In terms of network administration censoring of sites and services, the technology and methods used are largely the same as those used by governments.  Domains, IP addresses, and other information are identified and added to software blockers or filters.  These prevent outbound connections originating from the network from accessing those sites (and often log such attempts).  More advanced methods include routing all traffic from a network, or a country for that matter, through third-party filtering operations.  These may operate on either blacklist principles (adding restricted domains and services to a growing list, and actively preventing connections from going through) or whitelist principles (only allowing access to sites and services on the list of “allowed” connections).  There are often services or government employees behind-the-scenes actively managing these lists, adding new sites and services to ban on a regular basis, coupled with automated, keyword and contextual algorithms that do a lot of the work.

Ways to Bypass Internet Censoring

Fortunately for users, there are several ways to bypass internet censoring efforts.  This can be especially important for political activists in countries that restrict freedom of speech or expression.  We should note, however, that all activities that bypass restrictions on a network do potentially expose users to punishment or reprisals from the network administrator, ISP, or government involved, so caution must be exercised.

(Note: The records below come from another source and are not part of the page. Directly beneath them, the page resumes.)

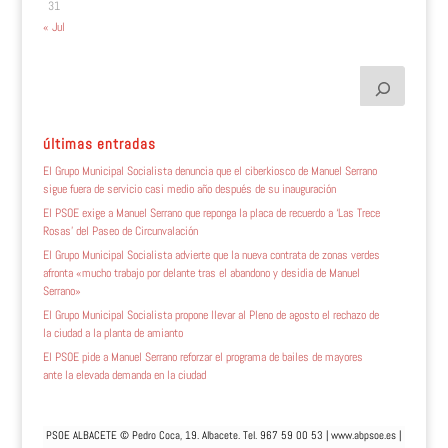
31
« Jul
últimas entradas
El Grupo Municipal Socialista denuncia que el ciberkiosco de Manuel Serrano
sigue fuera de servicio casi medio año después de su inauguración
El PSOE exige a Manuel Serrano que reponga la placa de recuerdo a ‘Las Trece
Rosas’ del Paseo de Circunvalación
El Grupo Municipal Socialista advierte que la nueva contrata de zonas verdes
afronta «mucho trabajo por delante tras el abandono y desidia de Manuel
Serrano»
El Grupo Municipal Socialista propone llevar al Pleno de agosto el rechazo de
la ciudad a la planta de amianto
El PSOE pide a Manuel Serrano reforzar el programa de bailes de mayores
ante la elevada demanda en la ciudad
PSOE ALBACETE © Pedro Coca, 19. Albacete. Tel. 967 59 00 53 |
www.abpsoe.es
|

With that said, one of the most common and safe ways for users to bypass internet censoring efforts is through the use of a Virtual Private Network, or VPN service.  These services allow users to connect to a VPN server via an encrypted connection, so ISPs, network administrators, and governments can’t decipher their traffic.  For more on VPN services, check out review sites dedicated to the topic like BestVPN24.com.  All they can see is a connection to a server somewhere – but not where the user’s traffic goes after that, nor the content of that traffic.  Since most VPN services have servers located in many countries around the world, users can connect through one of these servers in another jurisdiction, and freely access Internet content and services.  They can also use these services to bypass geo-restricted content, as their IP address appears to the destination site or service as originating at the VPN server they connect through.

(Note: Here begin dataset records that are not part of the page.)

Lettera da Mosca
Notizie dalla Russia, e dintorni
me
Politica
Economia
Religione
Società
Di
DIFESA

Other methods for bypassing internet censoring include using a proxy server, which operates similar to a VPN but without the encryption; utilizing an anonymizing network service such as Tor; asking network administrators for legitimate sites and services to be whitelisted or unblocked; utilizing cellular or satellite-based Internet access services outside the control of government or local network censoring efforts; and using an alternative Domain Name Server (DNS) such as OpenDNS, in the case where blocking is happening at the DNS level.